To reduce energy in a commercial building, business managers typically focus on efficient lighting, heating and cooling, and building controls. These practices are often costly and overlook the opportunity to trim plug-load energy waste with low-cost efficiency measures.

Plug load energy waste comes in many forms. The most common plug loads in offices include computers, monitors, printers, copiers, telephones and task lighting. Coffeemakers, water coolers, and kitchen equipment are also culprits.

Surprisingly, plug loads account for 33 percent of all U.S. commercial building electricity consumption, according to data from the National Renewable Energy Laboratory (NREL).

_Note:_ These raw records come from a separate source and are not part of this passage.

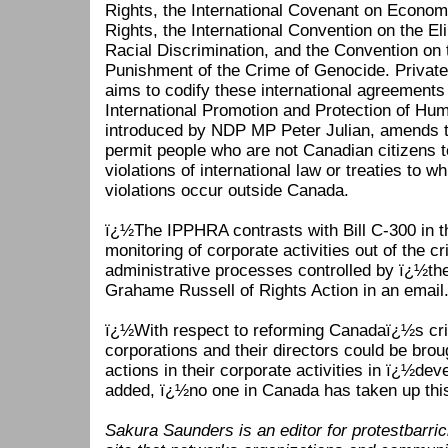
Rights, the International Covenant on Economi
Rights, the International Convention on the El
Racial Discrimination, and the Convention on
Punishment of the Crime of Genocide. Privat
aims to codify these international agreements
International Promotion and Protection of Hu
introduced by NDP MP Peter Julian, amends t
permit people who are not Canadian citizens to
violations of international law or treaties to w
violations occur outside Canada.
ï¿½The IPPHRA contrasts with Bill C-300 in t
monitoring of corporate activities out of the cri
administrative processes controlled by ï¿½th
Grahame Russell of Rights Action in an email
ï¿½With respect to reforming Canadaï¿½s cri
corporations and their directors could be brough
actions in their corporate activities in ï¿½de
added, ï¿½no one in Canada has taken up thi
Sakura Saunders is an editor for protestbarric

In comparison, lighting uses only 20 percent, while heating, cooling, and ventilation use a total of 40 percent.

PC-APS-horizontalWith a few low-cost modifications, office plug loads can be substantially reduced, resulting in operational efficiency and cost savings. Follow these best practices and you’ll be on your way to reducing plug-load energy waste and saving money.

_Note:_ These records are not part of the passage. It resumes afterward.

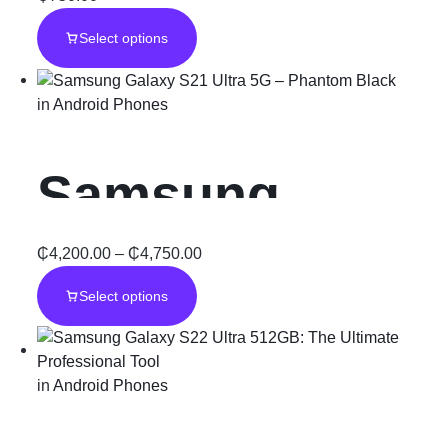
Galaxy S6
Select options
in
Android Phones
Samsung
Galaxy S21
₵
4,200.00
–
₵
4,750.00
Select options
Ultra 5G –
Phantom Black
in
Android Phones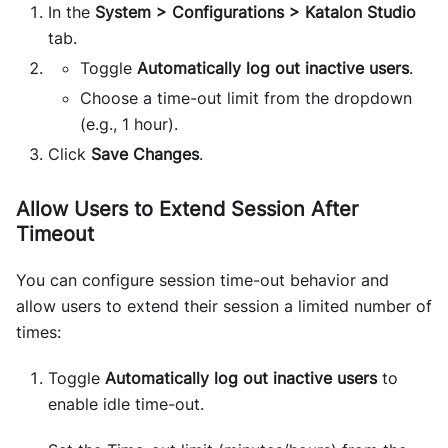
In the
System > Configurations > Katalon Studio
tab.
Toggle
Automatically log out inactive users
.
Choose a time-out limit from the dropdown
(e.g., 1 hour).
Click
Save Changes
.
Allow Users to Extend Session After
Timeout
You can configure session time-out behavior and
allow users to extend their session a limited number of
times:
Toggle
Automatically log out inactive users
to
enable idle time-out.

  1. Evaluate existing plug loads. NREL suggests using a meter that logs plug load wattage weekly, has a sampling interval of 30 seconds, can measure loads up to 1,800 watts, can timestamp each data point, and can download stored data. This will help you evaluate each employee’s plug load usage and true electricity needs.
  2. Invest in motion-sensing or load-sensing advanced power strips. Advanced power strips are a low-cost measure that can be easily deployed in workstation and throughout the office to reduce wasted energy. A study The Minnesota Department of Commerce Division of Energy Resources found that advanced power strips with occupancy sensors saved 67 kWh per year per workstation. Furthermore, the EPA recommends plugging office electronics into a load-sensing advanced power strip, as they allow you to designate which electronics should always be on, and which ones do not need power when they’re not in use.
  3. Replace or remove old appliances in the break room or kitchen. Consider replacing aging refrigerators with ENERGY STAR models. If there are several small refrigerators throughout the office, replace them with one large refrigerator and you’ll save up to $35 a year in costs per mini-fridge, according to NREL. Removing underused vending machines will save $350 in energy costs per machine per year. If that’s not an option, ask your vendor for the newest machines without display lighting and with an electricity load–managing device. That simple step can net $310 a year per machine in energy costs. Consider other low-cost, energy-efficiency measures such as light-level or timer-controlled advanced power strips for small appliances like microwaves, water coolers, coffeemakers.
  4. Put computers to sleep. According to a report prepared by Ecos for the California Energy Commission, computers and monitors accounted for the largest share of energy among the office plug loads included in the study at 66 percent. To combat computer power waste, consider deploying a cost-effective solution such as the TrickleStar USB Motion Sensor, which automatically places the computer and monitor into sleep mode if no motion is detected in the workspace area. Alternatively, the PC Advanced PowerStrip+ is a more robust solution that, in addition to offering surge protection, reduces both active and standby power waste by the computer and peripheral electronics.
  5. Don’t forget about server rooms. NREL suggests installing an uninterruptible power supply that has at least 95 percent energy efficiency and meets the efficiency guidelines of the Server System Infrastructure initiative. NREL also offers a case study on how it improved energy efficiency in the data room at its headquarters. 
  6. Educate your employees! Employee education is also key for addressing plug loads. This can include stickers or notes placed on office equipment reminding employees to turn off their equipment when it’s not in use. Take it a step further and create a friendly competition to motivate employees to improve facilities’ energy efficiency.